╭─ DATA LISTING

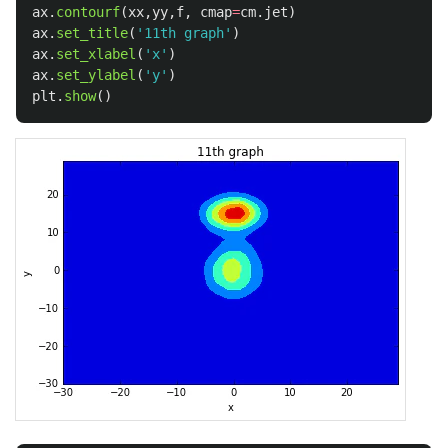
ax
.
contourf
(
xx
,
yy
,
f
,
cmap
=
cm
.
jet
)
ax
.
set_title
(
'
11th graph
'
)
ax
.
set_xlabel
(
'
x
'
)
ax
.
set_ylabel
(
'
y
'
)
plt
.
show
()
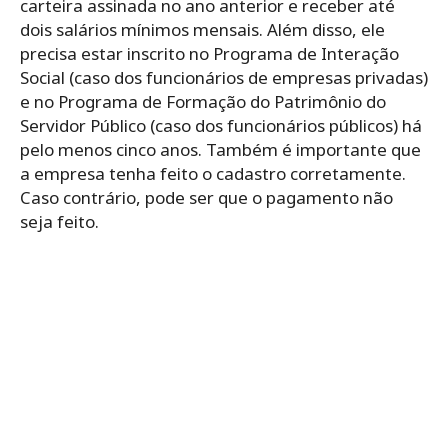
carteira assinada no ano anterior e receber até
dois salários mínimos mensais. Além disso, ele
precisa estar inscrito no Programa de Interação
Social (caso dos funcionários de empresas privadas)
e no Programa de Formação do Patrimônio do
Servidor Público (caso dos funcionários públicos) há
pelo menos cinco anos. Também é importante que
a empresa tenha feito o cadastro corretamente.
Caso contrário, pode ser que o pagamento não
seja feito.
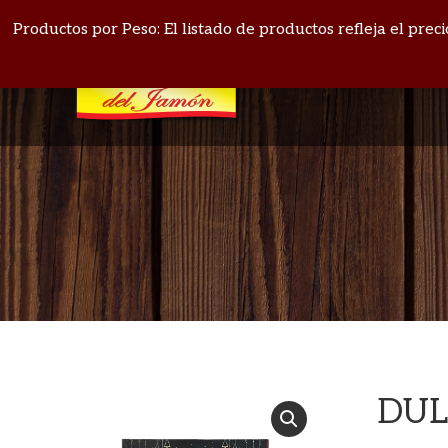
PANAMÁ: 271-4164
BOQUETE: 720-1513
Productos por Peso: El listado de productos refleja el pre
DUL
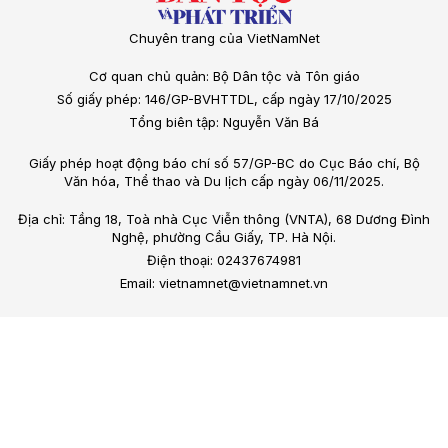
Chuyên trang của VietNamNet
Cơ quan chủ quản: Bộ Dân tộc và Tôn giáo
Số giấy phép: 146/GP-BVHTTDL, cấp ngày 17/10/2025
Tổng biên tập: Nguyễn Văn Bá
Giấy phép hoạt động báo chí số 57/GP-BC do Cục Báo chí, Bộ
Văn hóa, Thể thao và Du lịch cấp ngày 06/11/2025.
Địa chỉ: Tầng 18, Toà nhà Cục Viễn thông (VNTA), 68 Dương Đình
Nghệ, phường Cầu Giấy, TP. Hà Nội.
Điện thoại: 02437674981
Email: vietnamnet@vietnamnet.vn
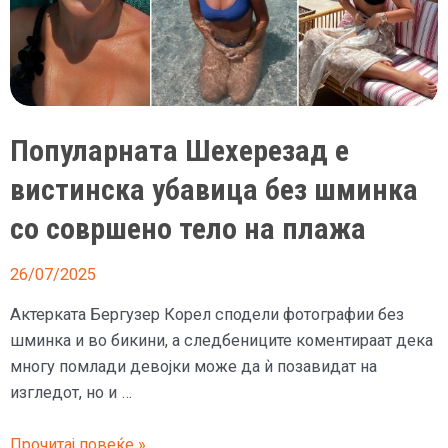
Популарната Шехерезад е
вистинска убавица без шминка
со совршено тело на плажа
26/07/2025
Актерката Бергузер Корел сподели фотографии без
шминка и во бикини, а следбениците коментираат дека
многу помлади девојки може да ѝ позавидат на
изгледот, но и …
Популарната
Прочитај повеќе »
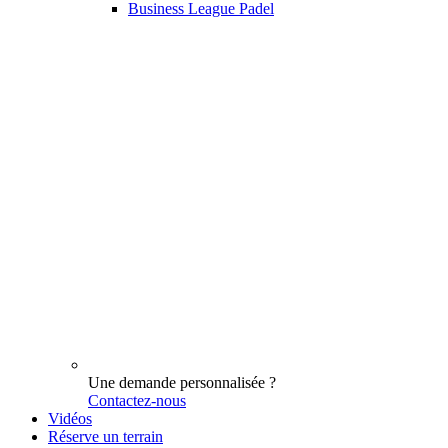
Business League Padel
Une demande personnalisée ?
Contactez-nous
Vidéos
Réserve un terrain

╰─
╭─ DATA LISTING

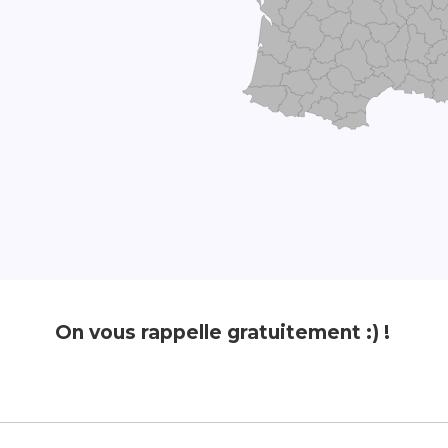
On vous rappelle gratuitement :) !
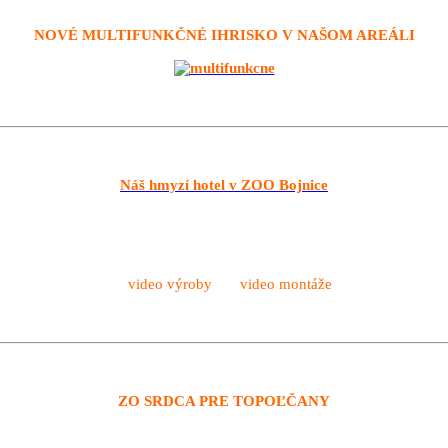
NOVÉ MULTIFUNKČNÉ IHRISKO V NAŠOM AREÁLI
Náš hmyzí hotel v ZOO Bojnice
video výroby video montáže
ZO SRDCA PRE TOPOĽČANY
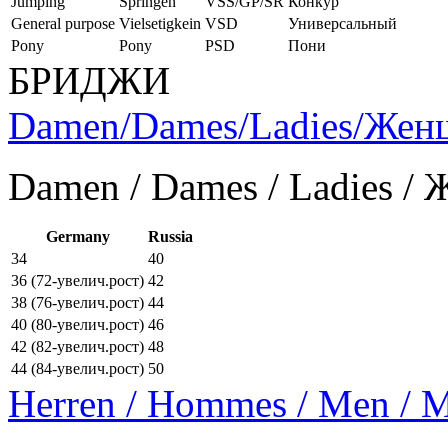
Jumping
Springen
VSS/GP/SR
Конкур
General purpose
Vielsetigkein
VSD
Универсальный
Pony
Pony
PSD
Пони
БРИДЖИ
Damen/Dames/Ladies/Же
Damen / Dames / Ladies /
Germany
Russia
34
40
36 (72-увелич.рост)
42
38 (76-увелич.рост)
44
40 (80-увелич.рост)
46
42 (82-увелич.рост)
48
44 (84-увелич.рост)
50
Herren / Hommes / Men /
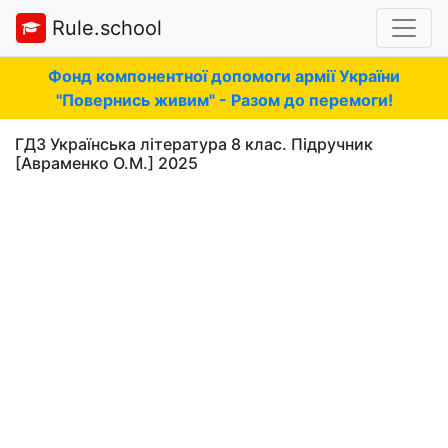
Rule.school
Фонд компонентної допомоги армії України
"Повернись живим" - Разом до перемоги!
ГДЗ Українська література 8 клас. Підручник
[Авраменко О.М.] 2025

╰─
╭─ DATA LISTING

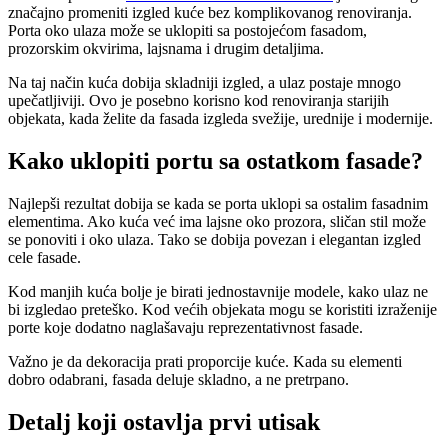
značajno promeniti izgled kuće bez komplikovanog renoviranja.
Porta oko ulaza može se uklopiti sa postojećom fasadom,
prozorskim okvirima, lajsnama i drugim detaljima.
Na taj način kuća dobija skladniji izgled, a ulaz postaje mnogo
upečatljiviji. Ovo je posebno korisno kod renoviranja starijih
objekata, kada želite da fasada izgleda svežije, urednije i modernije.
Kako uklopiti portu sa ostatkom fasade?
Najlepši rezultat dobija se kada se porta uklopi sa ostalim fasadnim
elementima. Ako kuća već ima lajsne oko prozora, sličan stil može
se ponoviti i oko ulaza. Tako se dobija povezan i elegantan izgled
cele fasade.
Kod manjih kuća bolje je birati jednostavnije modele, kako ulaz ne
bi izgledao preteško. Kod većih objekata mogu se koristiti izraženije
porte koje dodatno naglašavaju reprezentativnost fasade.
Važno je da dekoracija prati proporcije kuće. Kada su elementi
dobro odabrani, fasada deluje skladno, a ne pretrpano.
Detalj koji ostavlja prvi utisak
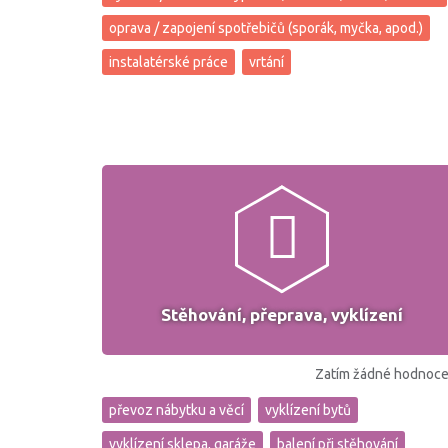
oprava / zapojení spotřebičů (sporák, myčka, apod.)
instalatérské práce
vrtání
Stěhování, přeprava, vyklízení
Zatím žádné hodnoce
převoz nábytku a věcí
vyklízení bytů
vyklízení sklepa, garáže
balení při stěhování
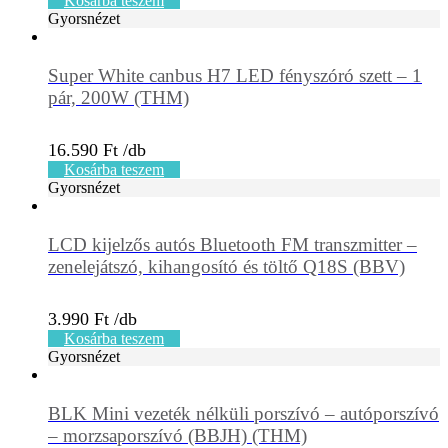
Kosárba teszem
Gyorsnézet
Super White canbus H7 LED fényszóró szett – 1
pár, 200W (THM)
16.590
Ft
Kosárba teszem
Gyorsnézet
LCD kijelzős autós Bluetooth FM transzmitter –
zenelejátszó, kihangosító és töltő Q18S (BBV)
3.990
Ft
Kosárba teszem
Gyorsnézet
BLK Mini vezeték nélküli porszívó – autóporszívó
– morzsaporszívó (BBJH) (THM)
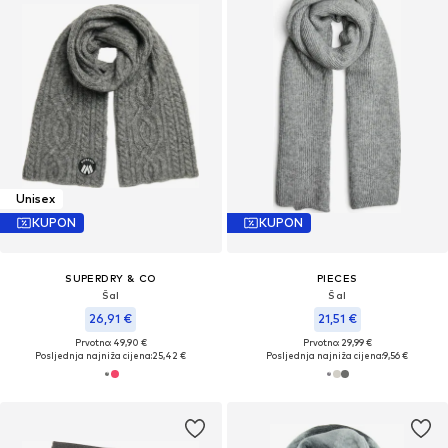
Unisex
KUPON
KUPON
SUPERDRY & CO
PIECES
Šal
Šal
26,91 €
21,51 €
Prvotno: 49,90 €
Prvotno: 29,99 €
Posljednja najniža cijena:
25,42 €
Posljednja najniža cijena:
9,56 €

╰─

WORK TO COMPLETE
Starting at the line that contains "PANAMÁ: 271-4164" and ending at the line that contains "Réserve un terrain", transcribe the material above exactly, excluding pictures.

SOLVED EXERCISE
PANAMÁ: 271-4164
BOQUETE: 720-1513
Productos por Peso: El listado de productos refleja el pre
DUL
Chuyên trang của VietNamNet
Cơ quan chủ quản: Bộ Dân tộc và Tôn giáo
Số giấy phép: 146/GP-BVHTTDL, cấp ngày 17/10/2025
Tổng biên tập: Nguyễn Văn Bá
Giấy phép hoạt động báo chí số 57/GP-BC do Cục Báo chí, Bộ
Văn hóa, Thể thao và Du lịch cấp ngày 06/11/2025.
Địa chỉ: Tầng 18, Toà nhà Cục Viễn thông (VNTA), 68 Dương Đình
Nghệ, phường Cầu Giấy, TP. Hà Nội.
Điện thoại: 02437674981
Email: vietnamnet@vietnamnet.vn
Популарната Шехерезад е
вистинска убавица без шминка
со совршено тело на плажа
26/07/2025
Актерката Бергузер Корел сподели фотографии без
шминка и во бикини, а следбениците коментираат дека
многу помлади девојки може да ѝ позавидат на
изгледот, но и …
Популарната
Прочитај повеќе »
Business League Padel
Une demande personnalisée ?
Contactez-nous
Vidéos
Réserve un terrain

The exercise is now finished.